Below is a minimal code example to replicate the issue. I rendered a straight line across the full canvas and contrasted it with a line drawn on segmented tiles that were later assembled, employing green and red to represent, respectively.
import cv2
import numpy as np
from PIL import Image, ImageDraw
from maploc.osm.raster import Canvas
from maploc.utils.geo import BoundaryBox
# line_xy = np.array([[-80, 25],
# [90, -20]])
# line_xy = np.array([[-85, 25],
# [90, -20]])
# line_xy = np.array([[-80, 27],
# [90, -20]])
line_xy = np.array([[-88.123, 25.4312],
[90.324, -23.789]])
class Canvas(Canvas):
def draw_line(self, xy: np.ndarray, width: float = 1):
uv = self.to_uv(xy)
# cv2.polylines(self.raster, uv[None].round().astype(np.int32), False, 255, thickness=width)
# or
draw = ImageDraw.Draw(Image.fromarray(self.raster))

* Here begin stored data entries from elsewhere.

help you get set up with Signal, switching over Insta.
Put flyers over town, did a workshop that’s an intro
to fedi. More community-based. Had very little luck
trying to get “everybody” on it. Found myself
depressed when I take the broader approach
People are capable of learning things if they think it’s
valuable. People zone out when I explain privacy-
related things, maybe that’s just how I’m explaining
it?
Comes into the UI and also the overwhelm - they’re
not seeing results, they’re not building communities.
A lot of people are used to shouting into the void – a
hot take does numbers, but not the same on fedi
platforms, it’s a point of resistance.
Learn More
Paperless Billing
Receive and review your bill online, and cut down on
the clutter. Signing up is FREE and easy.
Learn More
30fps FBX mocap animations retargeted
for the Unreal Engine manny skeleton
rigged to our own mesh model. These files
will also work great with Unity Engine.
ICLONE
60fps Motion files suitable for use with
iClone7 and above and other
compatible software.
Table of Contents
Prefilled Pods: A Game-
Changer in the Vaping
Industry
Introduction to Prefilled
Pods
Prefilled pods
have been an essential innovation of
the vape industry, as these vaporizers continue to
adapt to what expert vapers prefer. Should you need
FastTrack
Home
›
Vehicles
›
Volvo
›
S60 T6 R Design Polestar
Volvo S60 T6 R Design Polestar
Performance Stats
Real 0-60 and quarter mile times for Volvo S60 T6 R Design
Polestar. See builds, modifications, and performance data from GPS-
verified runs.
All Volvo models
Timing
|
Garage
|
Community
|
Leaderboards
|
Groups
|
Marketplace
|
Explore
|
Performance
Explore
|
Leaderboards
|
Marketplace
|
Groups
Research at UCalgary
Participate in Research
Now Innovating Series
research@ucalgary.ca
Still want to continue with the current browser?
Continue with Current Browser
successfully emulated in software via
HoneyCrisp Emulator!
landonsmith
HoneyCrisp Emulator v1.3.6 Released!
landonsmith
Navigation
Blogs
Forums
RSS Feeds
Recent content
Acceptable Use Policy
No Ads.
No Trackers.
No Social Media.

x1, y1, x2, y2 = uv[0].round().astype(np.int32).tolist() + uv[1].round().astype(np.int32).tolist()
draw.line((x1, y1, x2, y2), fill=255, width=width)

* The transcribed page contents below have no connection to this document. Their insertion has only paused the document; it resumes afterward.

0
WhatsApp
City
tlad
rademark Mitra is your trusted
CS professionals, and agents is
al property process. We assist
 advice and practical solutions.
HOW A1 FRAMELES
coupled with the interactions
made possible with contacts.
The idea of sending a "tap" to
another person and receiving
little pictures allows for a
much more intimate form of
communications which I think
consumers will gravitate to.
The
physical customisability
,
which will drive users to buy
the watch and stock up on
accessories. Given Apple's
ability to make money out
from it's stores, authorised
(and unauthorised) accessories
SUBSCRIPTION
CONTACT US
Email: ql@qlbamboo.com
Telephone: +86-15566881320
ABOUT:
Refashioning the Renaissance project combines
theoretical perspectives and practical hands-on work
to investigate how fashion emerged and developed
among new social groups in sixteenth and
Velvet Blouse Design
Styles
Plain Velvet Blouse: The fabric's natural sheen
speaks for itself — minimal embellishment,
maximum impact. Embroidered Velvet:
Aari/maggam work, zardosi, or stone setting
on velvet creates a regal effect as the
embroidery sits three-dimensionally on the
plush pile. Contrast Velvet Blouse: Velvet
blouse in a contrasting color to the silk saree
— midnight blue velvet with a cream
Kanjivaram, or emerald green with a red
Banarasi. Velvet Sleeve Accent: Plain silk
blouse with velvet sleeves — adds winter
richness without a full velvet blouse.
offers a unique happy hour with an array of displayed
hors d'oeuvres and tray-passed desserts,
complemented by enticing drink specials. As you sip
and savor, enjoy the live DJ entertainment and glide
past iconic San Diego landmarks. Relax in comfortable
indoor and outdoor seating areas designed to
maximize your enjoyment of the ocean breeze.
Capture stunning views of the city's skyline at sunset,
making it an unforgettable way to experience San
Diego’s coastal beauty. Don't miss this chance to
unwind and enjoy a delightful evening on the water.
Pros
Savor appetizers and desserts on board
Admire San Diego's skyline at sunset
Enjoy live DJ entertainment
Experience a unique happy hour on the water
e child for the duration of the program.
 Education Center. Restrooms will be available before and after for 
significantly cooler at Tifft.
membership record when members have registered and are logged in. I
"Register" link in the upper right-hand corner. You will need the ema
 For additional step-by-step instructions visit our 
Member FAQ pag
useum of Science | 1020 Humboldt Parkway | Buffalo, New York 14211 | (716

self.raster = np.array(draw._image)
ppm = 1
bbox_tile_all = BoundaryBox(np.array([-100, -100]), np.array([100, 100]))
canvas_all = Canvas(bbox_tile_all, ppm)
canvas_all.draw_line(line_xy)
ori_raster = canvas_all.raster
bbox_tiles = []
bbox_tiles.append(BoundaryBox(np.array([-100, -100]), np.array([0, 100])))

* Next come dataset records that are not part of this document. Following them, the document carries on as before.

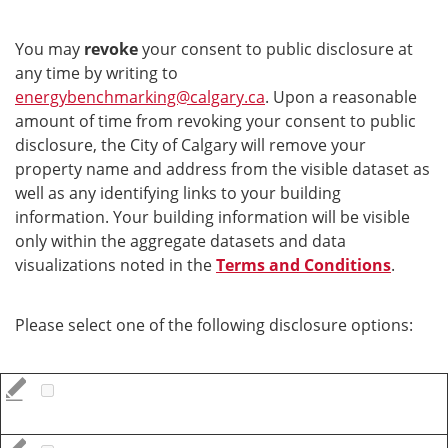
You may
revoke
your consent to public disclosure at
any time by writing to
energybenchmarking@calgary.ca
. Upon a reasonable
amount of time from revoking your consent to public
disclosure, the City of Calgary will remove your
property name and address from the visible dataset as
well as any identifying links to your building
information. Your building information will be visible
only within the aggregate datasets and data
visualizations noted in the
Terms and Conditions
.
Please select one of the following disclosure options: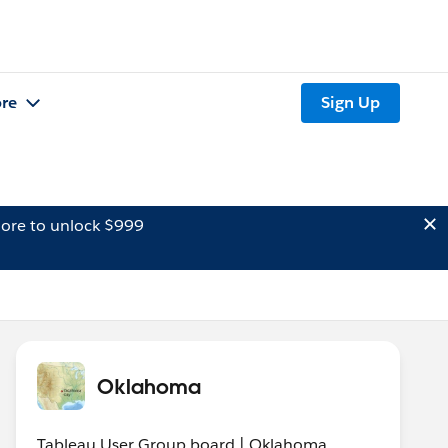
re
Sign Up
ore to unlock $999
Oklahoma
Tableau User Group board | Oklahoma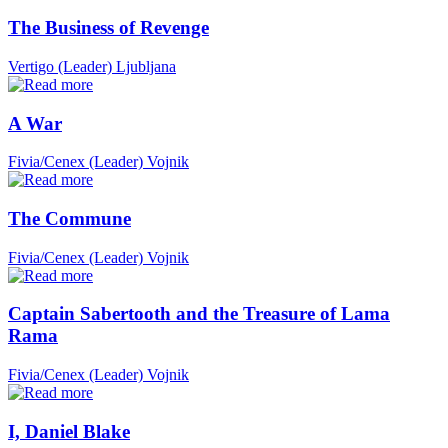
The Business of Revenge
Vertigo (Leader)
Ljubljana
A War
Fivia/Cenex (Leader)
Vojnik
The Commune
Fivia/Cenex (Leader)
Vojnik
Captain Sabertooth and the Treasure of Lama
Rama
Fivia/Cenex (Leader)
Vojnik
I, Daniel Blake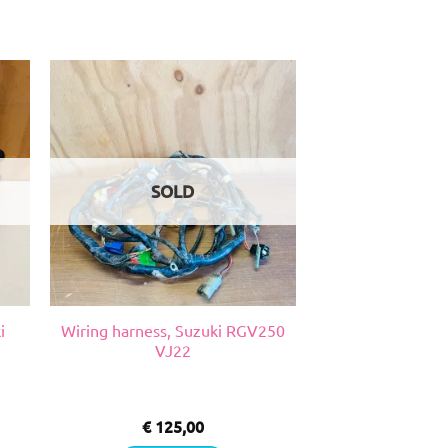
SOLD
i
Wiring harness, Suzuki RGV250
VJ22
€
125,00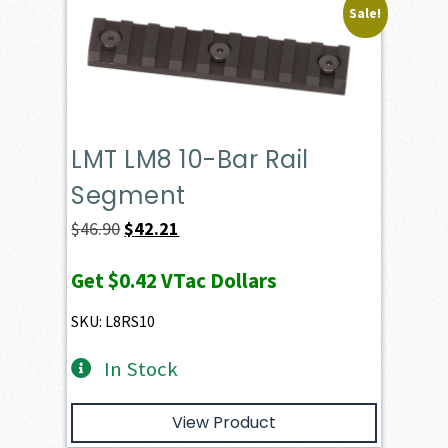
Sale!
LMT LM8 10-Bar Rail
Segment
Original
Current
$
46.90
$
42.21
price
price
Get
$0.42
VTac Dollars
was:
is:
$46.90.
$42.21.
SKU: L8RS10
In Stock
View Product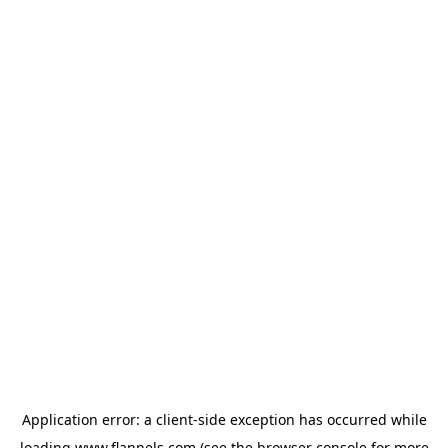
Application error: a
client
-side exception has occurred while
loading
www.flannels.com
(see the
browser console
for more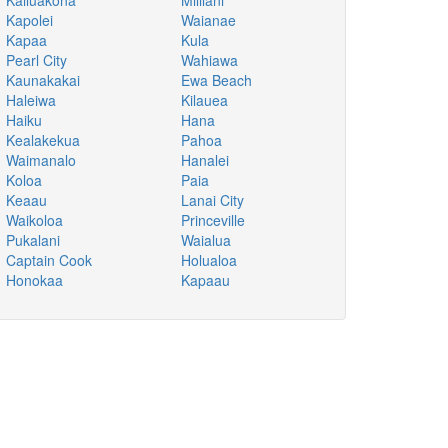
Kailuakona
Mililani
Kapolei
Waianae
Kapaa
Kula
Pearl City
Wahiawa
Kaunakakai
Ewa Beach
Haleiwa
Kilauea
Haiku
Hana
Kealakekua
Pahoa
Waimanalo
Hanalei
Koloa
Paia
Keaau
Lanai City
Waikoloa
Princeville
Pukalani
Waialua
Captain Cook
Holualoa
Honokaa
Kapaau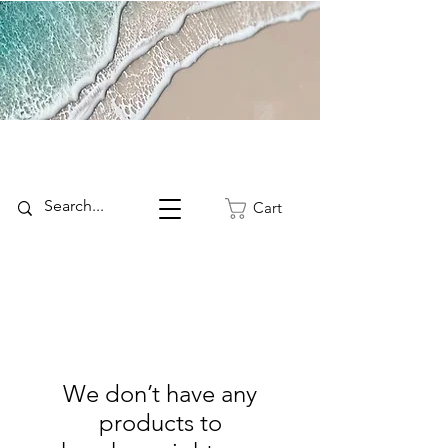
Cart
We don’t have any
products to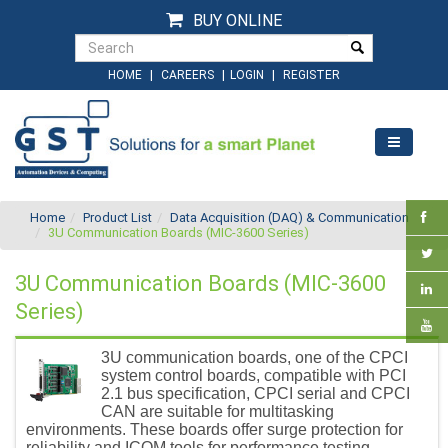
BUY ONLINE
|
|
|
HOME
CAREERS
LOGIN
REGISTER
Home
Product List
Data Acquisition (DAQ) & Communication
3U Communication Boards (MIC-3600 Series)
3U Communication Boards (MIC-3600
Series)
3U communication boards, one of the CPCI
system control boards, compatible with PCI
2.1 bus specification, CPCI serial and CPCI
CAN are suitable for multitasking
environments. These boards offer surge protection for
reliability and ICOM tools for performance testing.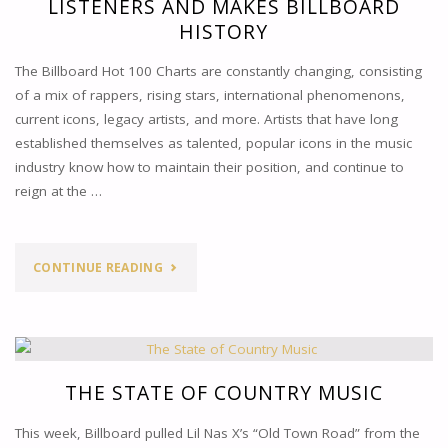
LISTENERS AND MAKES BILLBOARD
HISTORY
The Billboard Hot 100 Charts are constantly changing, consisting
of a mix of rappers, rising stars, international phenomenons,
current icons, legacy artists, and more. Artists that have long
established themselves as talented, popular icons in the music
industry know how to maintain their position, and continue to
reign at the …
"TAYLOR
CONTINUE READING
SWIFT
SHOCKS
MUSIC
THE STATE OF COUNTRY MUSIC
LISTENERS
This week, Billboard pulled Lil Nas X’s “Old Town Road” from the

bbox_tiles.append(BoundaryBox(np.array([0, -100]), np.array([100, 100])))
res = []
for bbox_tile in bbox_tiles:
canvas = Canvas(bbox_tile, ppm)
canvas.draw_line(line_xy)
res.append(canvas.raster)
concat_raster = np.concatenate(res, axis=1)
concat_raster = np.roll(concat_raster, 3, axis=0)
comp_stack = np.stack([np.zeros_like(ori_raster), ori_raster, concat_raster], axis=-1)
cv2.imwrite('line.jpg', comp_stack)
Thank you for the perfect minimal reproduction! Another OpenCV bug then... We could switch all drawing functions to PIL.ImageDraw
. Since it doesn't operate on a numpy array, we would create a new drawing object and make Canvas
hold only the final raster (maybe renaming the class to Tile
). You're welcome to contribute if you want.
cc @AlanSavio25
Thank you for your friendly response! I am very interested in making contributions if possible!
Hello! I'm truly thankful for the insights presented in your paper.
While studying this outstanding work, I noticed that you implemented a tiling process in lines 108 to 125. However, when reassembling the tiled rasters back into a single image, there may be discrepancies at the seams compared to the original image. This could be due to the fact that, when a straight line is divided into segments, the end of the line might be prematurely rounded to the next pixel, resulting in a 1-pixel difference in the reassembled image.
The example image below illustrates the difference between the original 256x256 SD map and the reassembled image from four 128x128 sub-images that were initially split and then stitched back together.
Of course, such discrepancies are usually negligible; however, there is an exception in the following scenario: When I obtain the WGS84 ground truth for a 2D query image, I use this ground truth as the center to extract our SD map, setting the dimensions to 256x256, while keeping the tile_size at the default value of 128.
So the tile_manager splits the tile into four parts right along the coordinates of the ground truth. Later, when we randomly select a 128x128 bounding box on this 256x256 SD map and call this function to obtain the
canvas.raster
for training, the model, interestingly, accurately recognizes that the seams on these maps may reveal the true position of the GT. Consequently, our model experiences significant label leakage🤣!Below is the visualization. Observe the cross lines at the GT location on the neural map.
Therefore, my conclusion is: The process of segmenting and then reassembling the SD map leaves scars on the map that are difficult to heal, and although they are minor, they still exhibit certain features that can be learned. If these scars happen to coincide with the ground truth or original GPS coordinates when creating the dataset, it might enable the model to directly identify the leaked labels on the raster or interfere with the sensitivity to the GPS priors.